*HOW TO COMPLETE THIS TASK*
The entries are to be reproduced verbatim, and their pictures left out.

──────────────────────────────

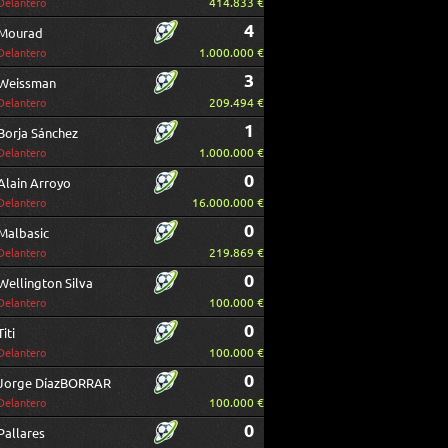
414.833 €
Delantero
4
Mourad
1.000.000 €
Delantero
3
Weissman
209.494 €
Delantero
1
Borja Sánchez
1.000.000 €
Delantero
0
Alain Arroyo
16.000.000 €
Delantero
0
Malbasic
219.869 €
Delantero
0
Wellington Silva
100.000 €
Delantero
0
Titi
100.000 €
Delantero
0
Jorge DíazBORRAR
100.000 €
Delantero
0
Pallares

──────────────────────────────

*SOLUTION TO THE PROBLEM*
414.833 €
Delantero
4
Mourad
1.000.000 €
Delantero
3
Weissman
209.494 €
Delantero
1
Borja Sánchez
1.000.000 €
Delantero
0
Alain Arroyo
16.000.000 €
Delantero
0
Malbasic
219.869 €
Delantero
0
Wellington Silva
100.000 €
Delantero
0
Titi
100.000 €
Delantero
0
Jorge DíazBORRAR
100.000 €
Delantero
0
Pallares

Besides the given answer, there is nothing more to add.